** RECORDS PROVIDED follows **
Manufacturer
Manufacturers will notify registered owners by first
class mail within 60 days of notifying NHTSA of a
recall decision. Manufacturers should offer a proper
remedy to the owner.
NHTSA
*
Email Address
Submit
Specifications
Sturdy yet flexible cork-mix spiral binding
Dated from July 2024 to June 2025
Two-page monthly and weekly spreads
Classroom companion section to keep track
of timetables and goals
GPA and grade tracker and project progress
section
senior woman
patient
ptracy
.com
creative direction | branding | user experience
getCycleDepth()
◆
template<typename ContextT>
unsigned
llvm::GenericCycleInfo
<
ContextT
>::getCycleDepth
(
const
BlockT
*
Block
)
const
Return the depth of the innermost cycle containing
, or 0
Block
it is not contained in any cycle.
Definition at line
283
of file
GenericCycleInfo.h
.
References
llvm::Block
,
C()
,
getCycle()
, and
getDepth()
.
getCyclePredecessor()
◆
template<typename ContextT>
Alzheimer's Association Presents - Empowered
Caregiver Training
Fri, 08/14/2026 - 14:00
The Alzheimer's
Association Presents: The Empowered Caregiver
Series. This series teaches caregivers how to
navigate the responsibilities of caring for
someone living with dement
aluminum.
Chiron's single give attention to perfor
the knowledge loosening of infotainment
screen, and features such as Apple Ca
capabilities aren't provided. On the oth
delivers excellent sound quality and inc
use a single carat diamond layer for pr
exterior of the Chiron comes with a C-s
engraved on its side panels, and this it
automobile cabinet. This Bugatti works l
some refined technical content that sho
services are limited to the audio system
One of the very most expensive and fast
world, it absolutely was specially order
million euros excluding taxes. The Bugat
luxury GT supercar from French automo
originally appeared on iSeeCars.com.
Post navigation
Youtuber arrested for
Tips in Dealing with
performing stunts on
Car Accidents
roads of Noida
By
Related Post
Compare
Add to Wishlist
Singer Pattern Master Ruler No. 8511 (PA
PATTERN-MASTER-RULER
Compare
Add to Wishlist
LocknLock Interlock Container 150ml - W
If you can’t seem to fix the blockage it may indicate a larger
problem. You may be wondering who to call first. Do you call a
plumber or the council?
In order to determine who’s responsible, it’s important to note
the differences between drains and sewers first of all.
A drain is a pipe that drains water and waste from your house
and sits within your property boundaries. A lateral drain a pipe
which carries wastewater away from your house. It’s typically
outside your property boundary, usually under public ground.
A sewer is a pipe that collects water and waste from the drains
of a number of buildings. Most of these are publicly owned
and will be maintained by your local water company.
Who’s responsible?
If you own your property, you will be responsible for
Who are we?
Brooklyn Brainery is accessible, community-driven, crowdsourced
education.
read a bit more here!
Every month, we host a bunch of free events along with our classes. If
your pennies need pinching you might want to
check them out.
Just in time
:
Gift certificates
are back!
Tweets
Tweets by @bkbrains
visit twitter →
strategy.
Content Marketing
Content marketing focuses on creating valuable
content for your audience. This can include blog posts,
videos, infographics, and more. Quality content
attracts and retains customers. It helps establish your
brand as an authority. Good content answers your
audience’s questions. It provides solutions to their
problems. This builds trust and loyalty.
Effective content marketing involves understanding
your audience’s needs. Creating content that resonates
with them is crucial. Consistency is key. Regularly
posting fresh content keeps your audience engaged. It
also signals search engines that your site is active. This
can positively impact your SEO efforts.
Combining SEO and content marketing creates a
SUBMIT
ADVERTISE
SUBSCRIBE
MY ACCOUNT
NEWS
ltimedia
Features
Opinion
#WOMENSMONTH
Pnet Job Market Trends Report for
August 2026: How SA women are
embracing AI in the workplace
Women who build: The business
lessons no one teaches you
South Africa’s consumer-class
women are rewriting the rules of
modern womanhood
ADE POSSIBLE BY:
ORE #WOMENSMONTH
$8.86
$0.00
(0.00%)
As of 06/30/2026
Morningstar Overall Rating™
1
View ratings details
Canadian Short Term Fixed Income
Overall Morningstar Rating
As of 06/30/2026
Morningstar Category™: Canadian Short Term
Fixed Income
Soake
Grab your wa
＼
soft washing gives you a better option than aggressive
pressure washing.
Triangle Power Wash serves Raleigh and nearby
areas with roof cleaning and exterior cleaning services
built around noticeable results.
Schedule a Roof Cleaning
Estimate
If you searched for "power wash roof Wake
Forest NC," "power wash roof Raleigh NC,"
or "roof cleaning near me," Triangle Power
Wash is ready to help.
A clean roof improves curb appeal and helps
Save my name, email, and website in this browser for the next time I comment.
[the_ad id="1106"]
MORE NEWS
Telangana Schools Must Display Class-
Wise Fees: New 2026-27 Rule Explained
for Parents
** End of RECORDS PROVIDED **
■ EXERCISE DESCRIPTION:
Go through the entries above and pull out each line with "section" in it.

■ TASK ANSWER:
Classroom companion section to keep track
section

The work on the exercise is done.